Le bâillement est à la fois la meilleure et la pire des images. Il est aussi souvent loué que décrié. Encore faudrait-il s'entendre sur son sens exact.
Le mot bâillement est extrêmement vague. Pour cette seule raison, il devrait être évité, ou du moins explicité par le professeur. Parmi les détracteurs de l'utilisation de l'image du bâillement figure un bon nombre de personnes qui lui prêtent un autre sens que ses zélateurs.
Le bâillement n'est pas seulement une image, mais un acte. Quand un professeur utilise l'image, recommande-t-il l'acte?
Qu'en est-il de ces professeurs qui donnent leur aval à un début de bâillement, tout en précisant qu'un bâillement amorcé ne peut être interrompu, et que l'acte, et donc l'image, sont à rejeter?
Effectivement, en recommandant le bâillement, on peut recommander :
Pour les professeurs le recommandant, il est peu probable que cela désigne la manifestation par l'élève d'un ennui profond et l'étirement d'un visage morne.
D'autres professeurs parlent d'une envie d'éternuer, ce qui évite toute connotation soporifique et éveille mieux la face. Cette image risque par contre de faire relever les arcades sourcillières et plisser le front, ou encore écraser excessivement le larynx sous la masse de l'arrière-langue.
Toute image doit être explicitée, corrigée, relativisée, et adaptée bien sûr à la morphologie comme au tempérament de chaque élève !
L'image de l'envie de bâiller peut-elle alors être corrigée par l'idée d'un bâillement heureux?
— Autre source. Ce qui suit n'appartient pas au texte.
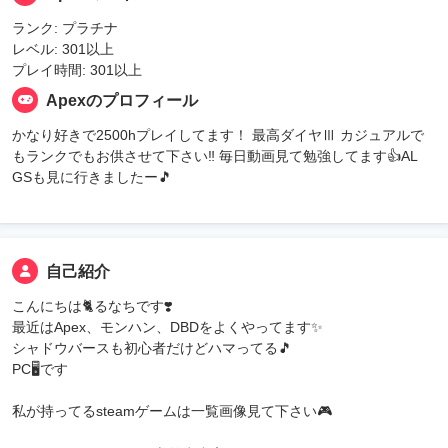
ランク: プラチナ
レベル: 301以上
プレイ時間: 301以上
Apexのプロフィール
かなり好きで2500hプレイしてます！ 最高ダイヤⅢ カジュアルで
もランクでもお供させて下さい‼️ 毎日動画見て勉強してます👍AL
GSも見に行きましたー🎵
自己紹介
こんにちは🐈るなちです❣️
最近はApex、モンハン、DBDをよくやってます✨
シャドウバースも初心者だけどハマってる🎵
PC🖥️です
私が持ってるsteamゲームは一覧画像見て下さい🎮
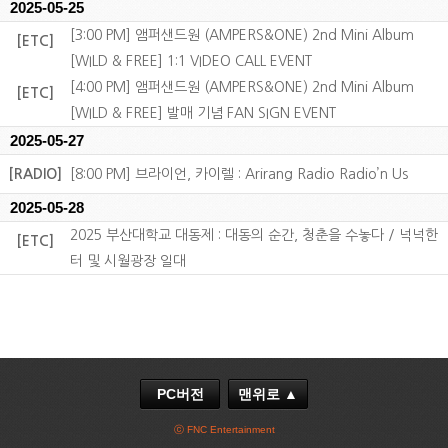
2025-05-25
[3:00 PM] 앰퍼샌드원 (AMPERS&ONE) 2nd Mini Album
[ETC]
[WILD & FREE] 1:1 VIDEO CALL EVENT
[4:00 PM] 앰퍼샌드원 (AMPERS&ONE) 2nd Mini Album
[ETC]
[WILD & FREE] 발매 기념 FAN SIGN EVENT
2025-05-27
[RADIO]
[8:00 PM] 브라이언, 카이렐 : Arirang Radio Radio’n Us
2025-05-28
2025 부산대학교 대동제 : 대동의 순간, 청춘을 수놓다 / 넉넉한
[ETC]
터 및 시월광장 일대
PC버전
맨위로 ▲
ⓒ FNC Entertainment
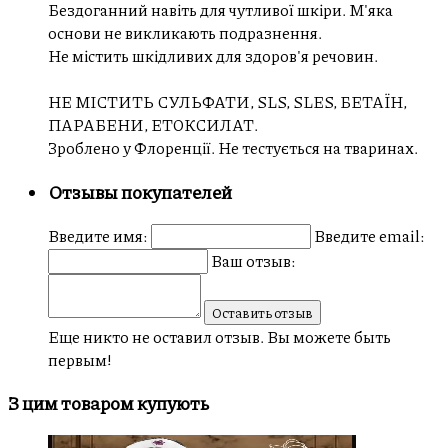
Бездоганний навіть для чутливої шкіри. М'яка
основи не викликають подразнення.
Не містить шкідливих для здоров'я речовин.
НЕ МІСТИТЬ СУЛЬФАТИ, SLS, SLES, БЕТАЇН,
ПАРАБЕНИ, ЕТОКСИЛАТ.
Зроблено у Флоренції. Не тестується на тваринах.
Отзывы покупателей
Введите имя:
Введите email:
Ваш отзыв:
Оставить отзыв
Еще никто не оставил отзыв. Вы можете быть
первым!
З цим товаром купують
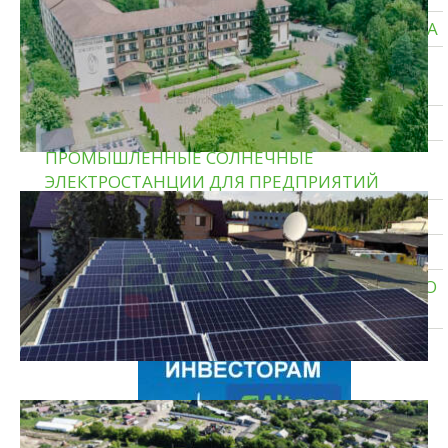
СОЛНЕЧНЫЕ ЭЛЕКТРОСТАНЦИИ ДЛЯ БИЗНЕСА
ТИПОВЫЕ СОЛНЕЧНЫЕ ЭЛЕКТРОСТАНЦИИ
ДЛЯ ДОМА
ГИБРИДНЫЕ СОЛНЕЧНЫЕ ЭЛЕКТРОСТАНЦИИ
ПРОМЫШЛЕННЫЕ СОЛНЕЧНЫЕ
ЭЛЕКТРОСТАНЦИИ ДЛЯ ПРЕДПРИЯТИЙ
СОЛНЕЧНЫЕ ЭЛЕКТРОСТАНЦИИ ДЛЯ ДОМА
ТЕПЛОВЫЕ НАСОСЫ ЗЕМЛЯ — ВОДА
СИСТЕМЫ ХРАНЕНИЯ ЭНЕРГИИ И РЕЗЕРВНОГО
ПИТАНИЯ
On peut déjà remarquer que si un bâillement peut être interrompu quand la bouche atteint sa plus grande ouverture, il ne s'agit pas d'un véritable bâillement, mais d'une ouverture volontaire et forcée de la bouche. Ce ne sera pas une ouverture par l'intérieur, mais une descente volontaire de la mandibule, accompagnée ou non d'un décrochement au niveau de son articulation.
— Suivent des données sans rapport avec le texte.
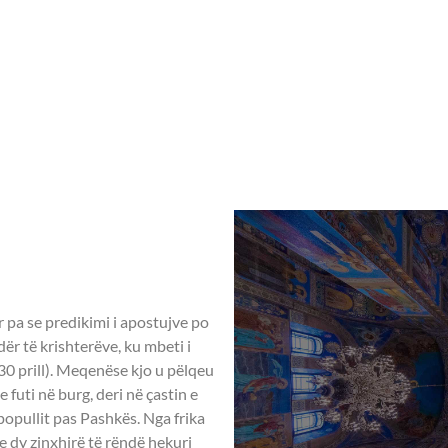
Home
Rreth nesh
Aktivitete ndër vit
 – 16 Janar
GONJVE TË
S -
r pa se predikimi i apostujve po
ër të krishterëve, ku mbeti i
(30 prill). Meqenëse kjo u pëlqeu
 futi në burg, deri në çastin e
 popullit pas Pashkës. Nga frika
me dy zinxhirë të rëndë hekuri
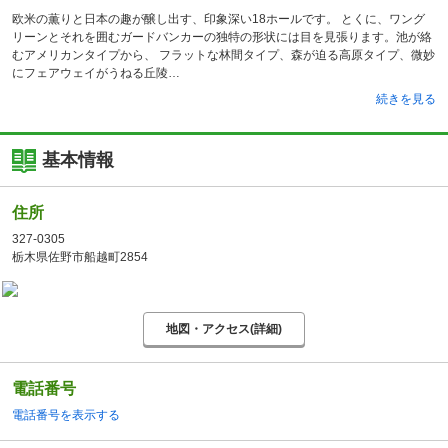
欧米の薫りと日本の趣が醸し出す、印象深い18ホールです。 とくに、ワング
リーンとそれを囲むガードバンカーの独特の形状には目を見張ります。池が絡
むアメリカンタイプから、 フラットな林間タイプ、森が迫る高原タイプ、微妙
にフェアウェイがうねる丘陵
続きを見る
基本情報
住所
327-0305
栃木県佐野市船越町2854
地図・アクセス(詳細)
電話番号
電話番号を表示する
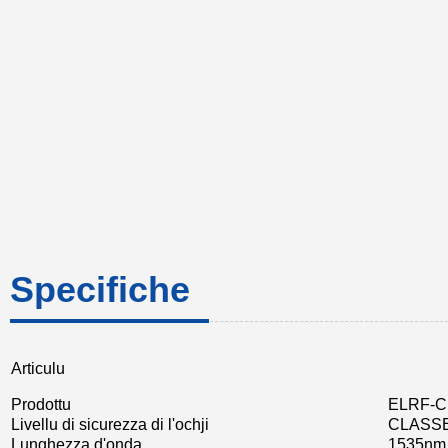
Specifiche
Articulu
Prodottu
ELRF-C
Livellu di sicurezza di l'ochji
CLASSE
Lunghezza d'onda
1535nm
Cela revient à demander à l'élève d'élever au maximum son voile du palais, et d'abaisser au maximum son larynx. Cette position ne peut procurer aucune souplesse ni aucune beauté à l'émission vocale.
Cette utilisation du bâillement ne peut que détendre l'élève en général, sa cavité buccale et sa mandibule en particulier. (Voir l'article Détente buccopharyngée.)
Il serait de très mauvaise foi d'affirmer qu'un élève venant de bâiller ne peut chanter que de manière morne et endormie.
Certains élèves ne seront jamais trop détendus pour chanter. Tous les moyens sont bons pour les faire parvenir à cette détente. Tout professeur a eu l'occasion de dire à un tel élève qu'il n'a jamais aussi bien chanté que ce jour où il était si épuisé.
Le réflexe du bâillement n'est d'ailleurs pas destiné à endormir, mais au contraire à lutter contre l'envie de dormir, grâce à la réoxygénation qu'il provoque.
Si l'on souhaite utiliser le bâillement pour préparer l'acte vocal, il est souhaitable de garder la pointe de la langue en avant en bâillant, voire de "tirer la langue".
Sinon, le recul de la langue peut être associé à la détente apportée par le bâillement, et l'on combine alors un conditionnement négatif à un conditionnement positif.